» EXERCISE PROMPT
Which lines of the entries below include "brutto"? List them all.

» Stored data entries
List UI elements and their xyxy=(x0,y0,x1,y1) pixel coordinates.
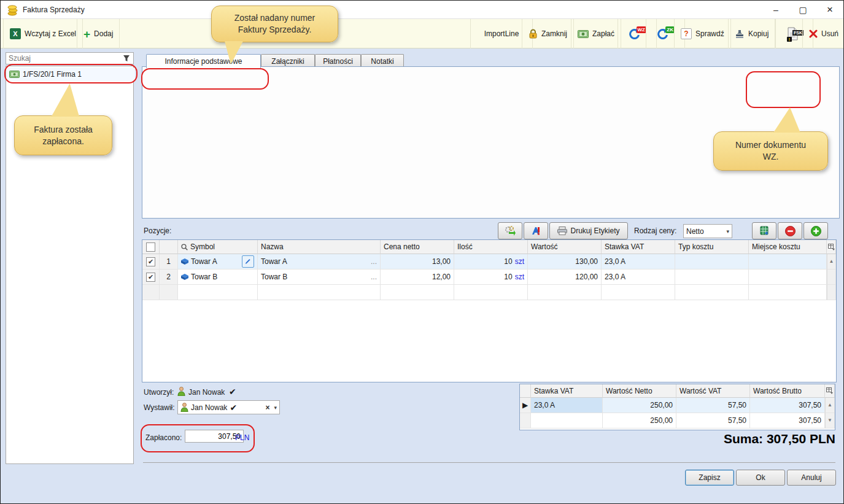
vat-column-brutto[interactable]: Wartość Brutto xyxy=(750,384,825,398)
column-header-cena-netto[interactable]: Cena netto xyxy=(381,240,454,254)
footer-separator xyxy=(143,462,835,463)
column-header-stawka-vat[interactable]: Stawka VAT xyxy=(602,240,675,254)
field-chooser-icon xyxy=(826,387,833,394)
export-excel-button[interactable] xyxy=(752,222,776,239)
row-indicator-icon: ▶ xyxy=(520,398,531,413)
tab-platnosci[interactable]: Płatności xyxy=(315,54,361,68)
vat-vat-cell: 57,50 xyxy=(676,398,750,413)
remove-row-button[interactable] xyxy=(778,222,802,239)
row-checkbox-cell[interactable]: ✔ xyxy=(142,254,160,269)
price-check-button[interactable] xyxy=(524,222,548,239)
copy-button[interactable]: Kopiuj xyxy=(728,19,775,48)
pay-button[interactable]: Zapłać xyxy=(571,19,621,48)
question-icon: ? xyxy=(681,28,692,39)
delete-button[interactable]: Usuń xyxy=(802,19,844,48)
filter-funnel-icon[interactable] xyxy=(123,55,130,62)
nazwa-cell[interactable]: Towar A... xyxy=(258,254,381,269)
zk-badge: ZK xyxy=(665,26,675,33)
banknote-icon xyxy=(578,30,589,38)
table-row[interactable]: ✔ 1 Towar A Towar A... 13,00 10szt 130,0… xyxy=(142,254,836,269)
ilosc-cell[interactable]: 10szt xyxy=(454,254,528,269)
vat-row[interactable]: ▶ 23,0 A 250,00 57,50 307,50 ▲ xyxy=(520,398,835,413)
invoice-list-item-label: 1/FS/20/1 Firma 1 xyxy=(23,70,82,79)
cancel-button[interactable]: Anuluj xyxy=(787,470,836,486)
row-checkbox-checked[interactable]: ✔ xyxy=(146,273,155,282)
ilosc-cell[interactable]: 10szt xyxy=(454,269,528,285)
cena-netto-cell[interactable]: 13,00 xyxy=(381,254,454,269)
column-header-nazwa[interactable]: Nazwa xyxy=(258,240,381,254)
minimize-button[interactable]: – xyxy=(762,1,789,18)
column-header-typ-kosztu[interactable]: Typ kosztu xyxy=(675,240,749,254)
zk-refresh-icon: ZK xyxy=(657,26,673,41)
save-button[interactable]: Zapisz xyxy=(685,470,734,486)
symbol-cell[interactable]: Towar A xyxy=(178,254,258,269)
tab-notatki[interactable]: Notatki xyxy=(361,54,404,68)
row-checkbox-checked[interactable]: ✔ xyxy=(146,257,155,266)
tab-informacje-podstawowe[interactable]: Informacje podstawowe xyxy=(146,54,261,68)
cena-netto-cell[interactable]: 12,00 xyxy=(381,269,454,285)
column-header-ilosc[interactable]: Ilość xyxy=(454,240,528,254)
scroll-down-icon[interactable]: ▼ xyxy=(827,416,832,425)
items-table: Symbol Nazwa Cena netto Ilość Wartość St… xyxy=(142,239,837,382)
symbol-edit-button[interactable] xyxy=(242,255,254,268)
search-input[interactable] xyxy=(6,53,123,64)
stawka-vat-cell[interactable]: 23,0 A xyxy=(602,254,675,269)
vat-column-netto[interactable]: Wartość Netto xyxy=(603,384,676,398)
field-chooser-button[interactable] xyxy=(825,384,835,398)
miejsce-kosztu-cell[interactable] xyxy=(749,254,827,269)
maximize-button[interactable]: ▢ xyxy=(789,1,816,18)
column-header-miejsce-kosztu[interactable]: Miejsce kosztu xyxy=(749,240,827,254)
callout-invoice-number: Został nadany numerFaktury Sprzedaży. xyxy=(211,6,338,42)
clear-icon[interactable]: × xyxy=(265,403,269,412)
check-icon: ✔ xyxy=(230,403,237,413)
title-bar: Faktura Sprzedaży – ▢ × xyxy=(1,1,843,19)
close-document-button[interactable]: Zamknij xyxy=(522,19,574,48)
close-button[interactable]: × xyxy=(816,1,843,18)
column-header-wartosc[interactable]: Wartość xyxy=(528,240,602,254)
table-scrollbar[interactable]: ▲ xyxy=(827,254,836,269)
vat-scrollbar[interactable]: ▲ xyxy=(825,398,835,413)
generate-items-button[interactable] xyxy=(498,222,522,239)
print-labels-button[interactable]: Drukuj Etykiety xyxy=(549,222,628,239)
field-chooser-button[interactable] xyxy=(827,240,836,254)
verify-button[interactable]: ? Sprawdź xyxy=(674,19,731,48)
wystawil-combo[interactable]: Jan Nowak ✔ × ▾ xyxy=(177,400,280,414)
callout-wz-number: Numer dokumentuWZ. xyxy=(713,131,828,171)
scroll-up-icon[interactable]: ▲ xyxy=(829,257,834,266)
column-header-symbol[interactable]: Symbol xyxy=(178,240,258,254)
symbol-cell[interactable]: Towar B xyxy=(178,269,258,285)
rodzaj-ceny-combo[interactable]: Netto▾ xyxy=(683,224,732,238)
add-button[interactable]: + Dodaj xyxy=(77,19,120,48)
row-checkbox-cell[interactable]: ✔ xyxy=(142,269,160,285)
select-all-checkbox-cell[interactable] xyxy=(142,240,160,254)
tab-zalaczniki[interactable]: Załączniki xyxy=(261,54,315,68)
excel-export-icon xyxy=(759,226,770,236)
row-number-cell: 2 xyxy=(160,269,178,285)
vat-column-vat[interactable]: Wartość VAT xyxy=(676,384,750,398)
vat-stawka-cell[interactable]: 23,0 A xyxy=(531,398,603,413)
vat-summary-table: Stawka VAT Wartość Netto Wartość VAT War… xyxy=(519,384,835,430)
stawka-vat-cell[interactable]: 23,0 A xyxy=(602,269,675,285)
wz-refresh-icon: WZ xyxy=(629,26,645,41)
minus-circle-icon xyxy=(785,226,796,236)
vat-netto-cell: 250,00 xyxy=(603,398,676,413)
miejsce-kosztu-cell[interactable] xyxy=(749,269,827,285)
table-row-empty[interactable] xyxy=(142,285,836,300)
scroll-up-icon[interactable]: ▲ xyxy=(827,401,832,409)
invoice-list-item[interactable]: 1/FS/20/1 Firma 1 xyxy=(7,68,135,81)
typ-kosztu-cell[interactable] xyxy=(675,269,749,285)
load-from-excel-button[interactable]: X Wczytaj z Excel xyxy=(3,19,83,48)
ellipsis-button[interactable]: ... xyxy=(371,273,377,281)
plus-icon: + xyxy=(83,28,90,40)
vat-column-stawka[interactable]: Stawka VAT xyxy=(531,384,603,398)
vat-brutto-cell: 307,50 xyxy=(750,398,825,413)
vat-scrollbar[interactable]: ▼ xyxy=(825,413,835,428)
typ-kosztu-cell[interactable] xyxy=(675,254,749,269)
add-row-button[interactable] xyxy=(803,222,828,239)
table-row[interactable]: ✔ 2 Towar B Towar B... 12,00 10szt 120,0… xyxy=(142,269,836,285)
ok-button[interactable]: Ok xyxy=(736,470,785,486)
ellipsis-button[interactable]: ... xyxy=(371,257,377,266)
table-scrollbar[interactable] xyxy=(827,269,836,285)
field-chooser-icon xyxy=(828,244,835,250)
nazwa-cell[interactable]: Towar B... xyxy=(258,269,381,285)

» ANSWER BELOW
vat-column-brutto[interactable]: Wartość Brutto xyxy=(750,384,825,398)
vat-brutto-cell: 307,50 xyxy=(750,398,825,413)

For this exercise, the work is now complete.